First, understand what alcohol use disorder precisely is. It’ll help you see things from your family member’s viewpoint. For this purpose, you can:

  • Go through books
  • Watch documentaries
  • Speak with a professional in addiction
  • Visit reliable websites like the National Institute on Alcohol Abuse and Alcoholism

2: Be Compassionate!

When you talk about their alcoholism, do it when they’re sober and calm.

You can start by talking with care and concern. Don’t make any accusations.

Prefer using “I” statements to show your feelings and prevent blaming or shaming them. For instance, say, “I feel worried when I see you drinking because…”

3: Establish Communication

Let your addicted family member know that you’re always here to listen and support. Avoid giving lectures because nobody likes them.

This way, you can grow a foundation of trust—a crucial element for effective recovery.

When they talk, actively listen to them and be responsive with a positive note.
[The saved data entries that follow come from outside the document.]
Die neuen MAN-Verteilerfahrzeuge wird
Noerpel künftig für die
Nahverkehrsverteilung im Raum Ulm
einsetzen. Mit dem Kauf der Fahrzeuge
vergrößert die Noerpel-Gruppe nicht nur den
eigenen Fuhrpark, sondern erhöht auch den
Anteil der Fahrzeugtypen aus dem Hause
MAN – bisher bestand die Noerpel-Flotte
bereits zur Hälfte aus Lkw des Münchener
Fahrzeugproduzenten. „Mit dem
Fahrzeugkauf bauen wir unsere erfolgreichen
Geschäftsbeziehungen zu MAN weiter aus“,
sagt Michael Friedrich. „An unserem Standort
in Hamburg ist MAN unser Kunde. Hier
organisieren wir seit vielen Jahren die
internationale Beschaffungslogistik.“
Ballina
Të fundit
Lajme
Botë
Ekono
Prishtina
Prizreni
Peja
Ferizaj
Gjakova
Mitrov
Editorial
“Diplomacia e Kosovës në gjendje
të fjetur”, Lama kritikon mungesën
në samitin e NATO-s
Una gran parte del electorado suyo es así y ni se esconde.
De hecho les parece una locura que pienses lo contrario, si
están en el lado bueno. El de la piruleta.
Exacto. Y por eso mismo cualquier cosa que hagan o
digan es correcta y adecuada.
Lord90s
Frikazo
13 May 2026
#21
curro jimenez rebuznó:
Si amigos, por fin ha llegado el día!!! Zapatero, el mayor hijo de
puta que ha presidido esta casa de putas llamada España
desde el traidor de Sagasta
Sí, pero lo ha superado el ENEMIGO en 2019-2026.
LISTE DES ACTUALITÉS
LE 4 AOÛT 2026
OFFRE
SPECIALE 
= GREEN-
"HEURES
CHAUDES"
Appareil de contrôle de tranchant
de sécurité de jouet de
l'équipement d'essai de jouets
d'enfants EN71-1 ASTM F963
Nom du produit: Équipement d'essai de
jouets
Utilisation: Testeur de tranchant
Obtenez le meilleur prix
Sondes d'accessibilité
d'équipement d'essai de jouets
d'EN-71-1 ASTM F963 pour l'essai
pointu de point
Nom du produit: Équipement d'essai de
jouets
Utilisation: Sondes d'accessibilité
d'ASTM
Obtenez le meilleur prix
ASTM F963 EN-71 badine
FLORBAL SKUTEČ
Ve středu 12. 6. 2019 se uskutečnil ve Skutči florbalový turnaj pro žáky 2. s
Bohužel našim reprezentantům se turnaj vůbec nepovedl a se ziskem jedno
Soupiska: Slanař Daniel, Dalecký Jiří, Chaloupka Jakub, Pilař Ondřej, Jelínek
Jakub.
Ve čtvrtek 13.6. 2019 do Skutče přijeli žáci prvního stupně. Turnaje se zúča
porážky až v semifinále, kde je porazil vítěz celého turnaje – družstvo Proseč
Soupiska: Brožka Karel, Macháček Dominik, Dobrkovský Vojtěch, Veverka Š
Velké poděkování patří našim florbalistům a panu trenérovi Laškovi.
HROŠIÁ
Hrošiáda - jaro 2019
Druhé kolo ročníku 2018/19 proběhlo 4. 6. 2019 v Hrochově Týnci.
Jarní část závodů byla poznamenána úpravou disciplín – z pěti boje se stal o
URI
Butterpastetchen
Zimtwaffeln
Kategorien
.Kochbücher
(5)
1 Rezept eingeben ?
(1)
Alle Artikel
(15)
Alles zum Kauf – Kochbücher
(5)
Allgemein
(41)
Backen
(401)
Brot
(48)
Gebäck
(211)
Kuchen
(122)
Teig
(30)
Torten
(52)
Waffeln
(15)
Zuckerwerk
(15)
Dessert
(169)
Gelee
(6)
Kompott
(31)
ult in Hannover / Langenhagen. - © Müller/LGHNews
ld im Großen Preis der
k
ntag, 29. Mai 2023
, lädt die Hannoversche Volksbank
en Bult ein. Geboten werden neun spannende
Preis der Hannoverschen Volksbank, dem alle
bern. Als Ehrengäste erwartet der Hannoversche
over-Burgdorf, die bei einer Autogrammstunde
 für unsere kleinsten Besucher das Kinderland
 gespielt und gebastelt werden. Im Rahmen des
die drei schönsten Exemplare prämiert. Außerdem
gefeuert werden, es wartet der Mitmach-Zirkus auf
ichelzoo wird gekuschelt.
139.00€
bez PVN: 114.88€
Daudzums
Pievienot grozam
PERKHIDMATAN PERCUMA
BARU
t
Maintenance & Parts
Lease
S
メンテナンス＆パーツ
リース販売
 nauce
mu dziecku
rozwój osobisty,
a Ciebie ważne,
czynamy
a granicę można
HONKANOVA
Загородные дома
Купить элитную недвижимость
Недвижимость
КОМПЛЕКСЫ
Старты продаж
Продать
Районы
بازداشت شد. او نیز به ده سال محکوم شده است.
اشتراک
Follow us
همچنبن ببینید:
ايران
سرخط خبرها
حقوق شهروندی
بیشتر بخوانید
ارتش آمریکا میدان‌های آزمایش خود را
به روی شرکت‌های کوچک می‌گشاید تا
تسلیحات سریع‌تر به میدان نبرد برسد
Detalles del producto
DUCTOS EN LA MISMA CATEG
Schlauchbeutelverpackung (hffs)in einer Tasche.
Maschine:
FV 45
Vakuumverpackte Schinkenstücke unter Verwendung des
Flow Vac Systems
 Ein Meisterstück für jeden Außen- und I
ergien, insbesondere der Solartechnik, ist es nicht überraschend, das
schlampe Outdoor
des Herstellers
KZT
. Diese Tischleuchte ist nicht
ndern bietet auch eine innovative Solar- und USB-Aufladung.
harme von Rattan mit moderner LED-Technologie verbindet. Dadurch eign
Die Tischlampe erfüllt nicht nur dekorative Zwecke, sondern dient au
4: Appreciate Their Efforts

Once they seek help or make changes, be the first to be their cheerleader. It involves:

  • Help find an alcohol use disorder treatment programs
  • Accompany them to doctors and counseling sessions
  • Always be there to remind them of their schedules

These simple acts show that you care about them and their recovery process.

5: Discourage Enabling

There’s a difference subtle difference between supporting and enabling.

Enabling prevents one from experiencing the damages caused by their addiction. Enabling behaviors include

  • Calling in sick when hungover
  • Lending money to buy alcohol
  • Making excuses for their bad habits

Instead, let them face the natural outcomes of their addiction. However, be there to provide necessary support.

6: Set Boundaries

This step is crucial to make all the efforts effective. Define your limits about their behavior, particularly when they’re around alcohol use.

For instance, tell them you won’t bail them out of financial or legal problems due to drinking.

7: Encourage Healthy Habits

Help them engage in physical activities like walking, biking, yoga, painting, and gardening, among others. These activities reduce stress and promote good mood.

8: Be Patient!

Recovering from alcohol addiction is a time-consuming process, and there’s always a risk of relapse. Thus, practicing patience is essential here.

Show them that you realize how tough it is, and you will stand by their side, no matter what.

9: Go to Sessions with Them

Ensure that you tag along with them for their therapy sessions or visits to support group meetings like Alcoholics Anonymous.

It’s great to offer them moral support, which they badly need. When you go with them, it brings them a sense of peace and security. So they’ll stay highly motivated and work harder to get rid of this issue.

10: Help Them Avoid Triggers

A recovering alcoholic tends to indulge in drinking again. At such times, discourage them and ensure there are no triggering points around them.

11: No Alcohol at Home

Remove every drop of alcohol from your house. Make it absolutely free of alcoholic beverages. This will make a safe and supportive environment with no triggers.

12: Have Fun with Their Achievements

Recovery is challenging, so recognize and celebrate the successes along the way. You can celebrate milestones like a week or a month of sobriety.

Also, appreciate it when they attend therapy and go to AA meetings. Your appreciation will boost their morale and strengthen the positive impact.

13: Relapse

Be ready to deal with relapse. Why? Because relapse can occur without warning. And it does in many cases.

If and when it occurs, handle the situation with understanding as well as supportive behavior.

Identify why it happened and develop coping strategies.

14: Your Own Mental Health Also Matters!

Helping a recovering alcoholic is emotionally draining. So, you must ensure that your own mental health is not compromised.

At times, it can be very stressful and irritating. During such times, engage yourself in relaxing activities.

15: No Negative Speech

It goes without saying that words have great power. And during sensitive situations, your words can make or break.

So, when you talk to your affected family member, avoid using negative and discouraging words.

These steps help in setting a supportive environment for your loved one’s recovery from alcohol addiction.